The Village Café, Moradabad – A Throwback To A Time That Once Was
“Studying the dichotomy in schools of thought regarding what villages represent and the interpretations of their relevance and ever-changing state was where we started our ideation.” — Portal 92
We live at a time when the ‘newest’ and the ‘shiniest’ is impressed upon us on a daily basis, not in the least at our behest. In this age of fast-paced “progress”, it has never been easier to get burned out. Which is why, as an inevitable parallel, we have cultural shifts such as the Slow Movement. We’ve come to realize that faster is not always better. That tradition can hold more weight than the modern. When it comes to the design world, too, this school of thought exists as an anti-thesis to a frenetic environment churning out work that’s neither contextual nor reflective. In a world pervaded by an incredibly hurried built environment and the rampant use of invasive materials, vernacular architecture—or at the very least, a nod to it—holds its ground.
At the Village Café in Moradabad, Uttar Pradesh, this very philosophy is manifested in design that gleans from and reinterprets rural architecture. Designed by Portal 92, the café draws from a minimal and decidedly raw palette of locally sourced materials to birth textures and volumes that represent a lucid memory of a village. The café is located on Kant Road, an arterial highway that’s gradually evolving into a mixed-used street with both commercial and educational buildings in the making.
Sitting on the northeast terrace of one such commercial establishment, the 600-sq-m cafe is primarily an outdoor space with a small indoor area. The terrace, flush with terracotta-toned walls of varied volumes, references the experience of being in the midst of a village settlement. The modulated walls segregate and partially shield one sitting zone from the next, and invariably create the possibility of various movement patterns. Sensitively executed, the idea of being far removed from a city seems anything but preposterous here.
“The form of the planters and walls have been carefully modulated to generate a surreal impression of rural settlements. The horizontal level shifts connected by diagonal volumes are inspired [by] the volumes achieved in thatched huts with mud walls,” say the design team led by architects Aanchal Sawhney and Sagar Goyal. The terracotta-toned plaster was achieved by trial-and-error, inviting a strangely familiar warmth and vibrancy to the space.
Amid the fieriness of terracotta, the eye is gradually drawn to a stark volume that is the indoor canopied area. The looming mass that appears utterly chunky at first glance is quickly tempered with the clever use of glazing which sets off the decidedly unfinished texture of exposed concrete. But, really, the choice of materials doubles as a deeper inquiry into a humanistic approach to architecture. ¨The use of exposed concrete and glass in the canopy was done to emphasize the role of such invasive materials playing in growing economies/villages. [To emphasize] the cost and labour efficiency of these materials vs. the death of vernacular skilled craftsmen and know-how,” say the architects of the interdisciplinary architecture and design studio based out of Delhi-NCR.

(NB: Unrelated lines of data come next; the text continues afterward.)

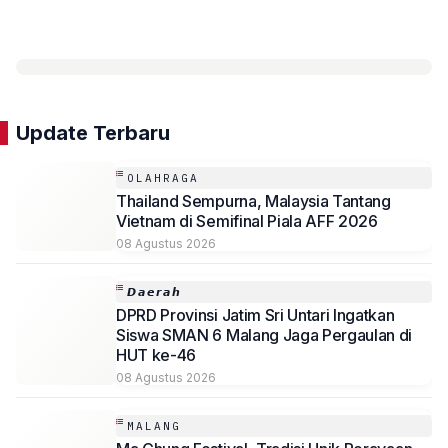
Update Terbaru
OLAHRAGA
Thailand Sempurna, Malaysia Tantang
Vietnam di Semifinal Piala AFF 2026
08 Agustus 2026
𝘿𝙖𝙚𝙧𝙖𝙝
DPRD Provinsi Jatim Sri Untari Ingatkan
Siswa SMAN 6 Malang Jaga Pergaulan di
HUT ke-46
08 Agustus 2026
MALANG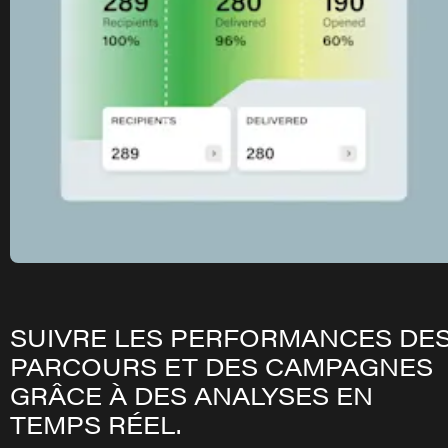
SUIVRE LES PERFORMANCES DE
PARCOURS ET DES CAMPAGNES
GRÂCE À DES ANALYSES EN
TEMPS RÉEL.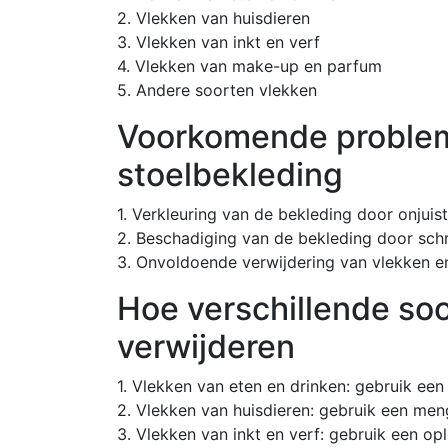
2. Vlekken van huisdieren
3. Vlekken van inkt en verf
4. Vlekken van make-up en parfum
5. Andere soorten vlekken
Voorkomende probleme
stoelbekleding
1. Verkleuring van de bekleding door onjuis
2. Beschadiging van de bekleding door sc
3. Onvoldoende verwijdering van vlekken en
Hoe verschillende soo
verwijderen
1. Vlekken van eten en drinken: gebruik een
2. Vlekken van huisdieren: gebruik een men
3. Vlekken van inkt en verf: gebruik een opl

Even the exposed concrete rings realised as circular perforations carry significance not only in terms of design but also intent. A reoccurring motif across the café, like portholes of sorts, they are cast in curved iron sheets and inserted into the outdoor terracotta walls and indoor concrete walls offering glimpses across pockets of spaces. The intent, say the architects, was “to represent how these invasive and commercially widespread materials are puncturing and slowly spreading into rural spaces and building techniques.”
The Village Café veers towards the blended aesthetic of rustic simplicity and modern minimalism. This is particularly perceptible in the concrete fins that serve as shading devices by day and that transform into nifty but chic receptacles for the customised Moonlights by Dbel Studio.

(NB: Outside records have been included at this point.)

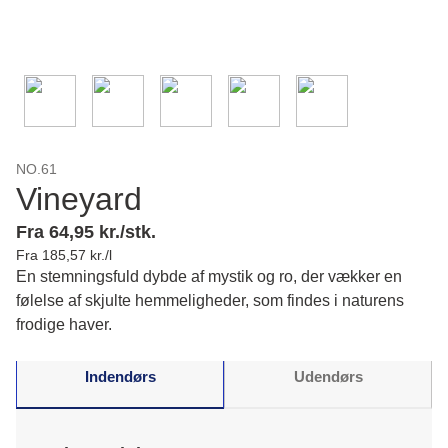
NO.61
Vineyard
Fra 64,95 kr./stk.
Fra 185,57 kr./l
En stemningsfuld dybde af mystik og ro, der vækker en
følelse af skjulte hemmeligheder, som findes i naturens
frodige haver.
Indendørs
Udendørs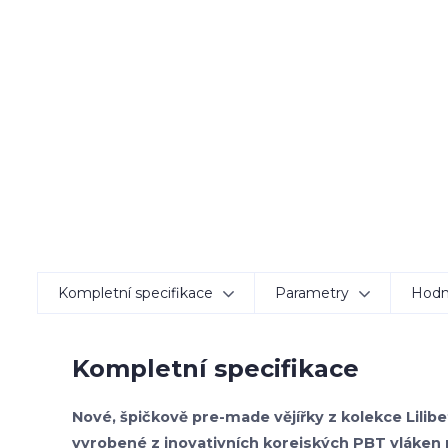
Kompletní specifikace
Parametry
Hodn
Kompletní specifikace
Nové, špičkově pre-made vějířky z kolekce Lili
vyrobené z inovativních korejských PBT vláken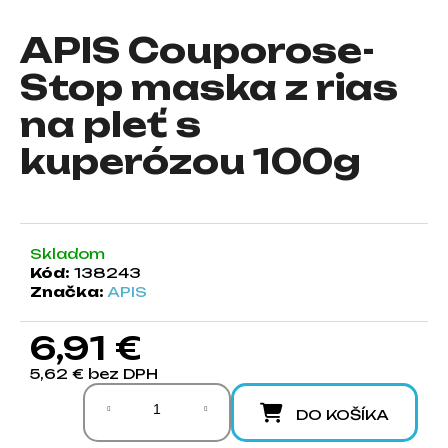
á
APIS Couporose-
j
s
Stop maska z rias
ť
na pleť s
?
kuperózou 100g
HĽADAŤ
Skladom
Kód:
138243
Značka:
APIS
O
d
6,91 €
p
5,62 € bez DPH
o
Jednotková cena:
r
DO KOŠÍKA
ú
č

There is a focus on the handcrafted, too, and the many brass vessels—Moradabad has a thriving brass handicrafts industry— wooden sculptures and metal objects of interest allude to this. As do the Shalimar cane ceiling fans by The Fan Studio and the custom pendant lamps (Indi Hauz Design) suspended from the ceiling with carved wooden posts.

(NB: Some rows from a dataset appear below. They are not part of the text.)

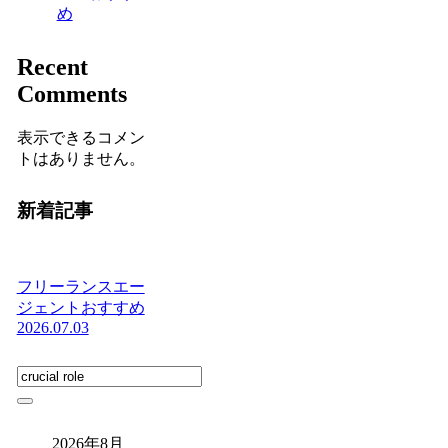
め
Recent
Comments
表示できるコメン
トはありません。
新着記事
フリーランスエー
ジェントおすすめ
2026.07.03
2026年8月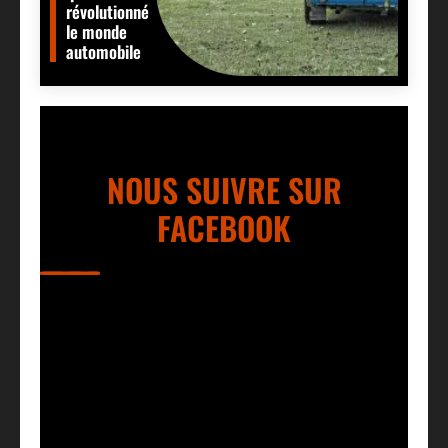
révolutionné
le monde
automobile
NOUS SUIVRE SUR
FACEBOOK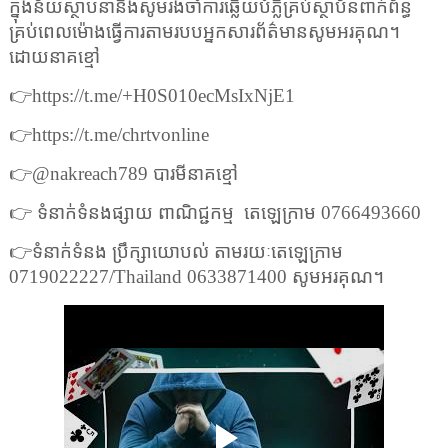
ក្នុងន័យស្ថាបនានិងសូមរង់ចាំការឆ្លើយបំភ្លឺគ្រប់ស្ថាប័នពាក់ព័ន្ធ
គ្រប់ពេលម៉ោងធ្វើការតាមរបបអ្នកសារព័ត៌មានសូមអរគុណ។
ដោយនាគខ្មៅ
👉
https://t.me/+H0S010ecMsIxNjE1
👉
https://t.me/chrtvonline
👉
@nakreach789
បារមីនាគខ្មៅ
👉
ទំនាក់ទំនងផ្សាយ ពាណិជ្ជកម្ម
តេឡេក្រាម
0766493660
👉
ទំនាក់ទំនង ប្រឹក្សាយោបល់ តាមរយៈតេឡេក្រាម
0719022227/Thailand 0633871400
សូមអរគុណ។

“There are various layers of interaction that have been created between the old and the new. Our intent was not to fuse traditional with modern but rather develop a modernity which is rooted in traditions, creating a surreal landscape which references, comments and explores the possibilities of design in our context,” explain the architects. At the Village Cafe, time almost seems to slow down as if to retrace the unhurried pace of life that once was—its design contributing to everything that isn’t in this age of instant architecture.